Find each line below that includes "Kitchen", then copy it.
○ ○ ○ ○ ○ ○ ○
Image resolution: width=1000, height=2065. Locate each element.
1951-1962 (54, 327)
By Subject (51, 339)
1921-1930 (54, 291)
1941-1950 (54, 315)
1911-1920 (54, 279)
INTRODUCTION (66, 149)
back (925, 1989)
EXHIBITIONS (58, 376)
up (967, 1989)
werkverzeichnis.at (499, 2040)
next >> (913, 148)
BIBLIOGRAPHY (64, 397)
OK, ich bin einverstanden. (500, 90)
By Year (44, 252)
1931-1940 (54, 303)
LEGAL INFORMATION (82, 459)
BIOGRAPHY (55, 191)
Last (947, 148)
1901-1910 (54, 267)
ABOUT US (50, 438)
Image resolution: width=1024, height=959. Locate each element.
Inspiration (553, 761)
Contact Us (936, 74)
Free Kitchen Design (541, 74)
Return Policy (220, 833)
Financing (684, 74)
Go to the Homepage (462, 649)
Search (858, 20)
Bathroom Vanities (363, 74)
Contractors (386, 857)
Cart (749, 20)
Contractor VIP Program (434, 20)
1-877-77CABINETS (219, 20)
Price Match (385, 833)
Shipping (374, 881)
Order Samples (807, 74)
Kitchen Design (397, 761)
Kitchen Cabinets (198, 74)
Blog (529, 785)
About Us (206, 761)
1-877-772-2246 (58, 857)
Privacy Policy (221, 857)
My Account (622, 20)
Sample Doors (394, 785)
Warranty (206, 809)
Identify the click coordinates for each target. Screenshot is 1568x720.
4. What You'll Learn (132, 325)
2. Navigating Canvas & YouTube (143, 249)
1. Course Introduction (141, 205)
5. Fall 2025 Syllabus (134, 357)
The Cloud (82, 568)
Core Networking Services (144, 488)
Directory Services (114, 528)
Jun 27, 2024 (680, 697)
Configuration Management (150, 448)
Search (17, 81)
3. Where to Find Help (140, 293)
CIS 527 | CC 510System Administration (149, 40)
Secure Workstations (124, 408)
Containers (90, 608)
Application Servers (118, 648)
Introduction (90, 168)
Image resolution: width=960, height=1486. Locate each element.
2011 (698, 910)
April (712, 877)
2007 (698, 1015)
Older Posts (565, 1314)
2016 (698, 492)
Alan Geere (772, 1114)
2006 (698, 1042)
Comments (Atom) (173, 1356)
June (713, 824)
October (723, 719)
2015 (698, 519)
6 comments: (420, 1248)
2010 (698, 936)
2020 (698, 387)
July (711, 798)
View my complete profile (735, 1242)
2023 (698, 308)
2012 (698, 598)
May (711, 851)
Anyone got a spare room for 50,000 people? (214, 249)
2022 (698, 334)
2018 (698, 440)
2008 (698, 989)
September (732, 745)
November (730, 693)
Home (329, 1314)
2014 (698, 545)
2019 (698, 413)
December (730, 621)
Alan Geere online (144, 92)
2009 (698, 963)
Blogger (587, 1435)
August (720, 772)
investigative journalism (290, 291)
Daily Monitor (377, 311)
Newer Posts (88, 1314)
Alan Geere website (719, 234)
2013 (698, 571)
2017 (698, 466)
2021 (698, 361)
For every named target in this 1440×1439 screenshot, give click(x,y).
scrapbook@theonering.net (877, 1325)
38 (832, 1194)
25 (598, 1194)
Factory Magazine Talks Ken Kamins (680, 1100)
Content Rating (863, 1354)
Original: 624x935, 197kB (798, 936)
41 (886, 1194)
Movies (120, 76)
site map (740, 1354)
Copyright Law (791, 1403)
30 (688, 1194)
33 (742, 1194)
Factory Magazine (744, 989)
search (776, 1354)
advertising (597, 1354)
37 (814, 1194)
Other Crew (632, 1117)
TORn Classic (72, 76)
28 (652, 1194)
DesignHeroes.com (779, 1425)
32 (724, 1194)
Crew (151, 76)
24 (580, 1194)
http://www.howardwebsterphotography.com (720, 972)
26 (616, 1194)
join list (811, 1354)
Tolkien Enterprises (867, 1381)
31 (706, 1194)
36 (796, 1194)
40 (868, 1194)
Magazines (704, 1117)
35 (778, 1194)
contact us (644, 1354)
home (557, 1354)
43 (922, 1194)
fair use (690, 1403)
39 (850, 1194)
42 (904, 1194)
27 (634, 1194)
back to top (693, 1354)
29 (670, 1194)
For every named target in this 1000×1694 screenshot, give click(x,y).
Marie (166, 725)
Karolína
○ ○ ○ ○ ○ ○ ○
Your solution ▸
Free Kitchen Design (541, 74)
Kitchen Design (397, 761)
Kitchen Cabinets (198, 74)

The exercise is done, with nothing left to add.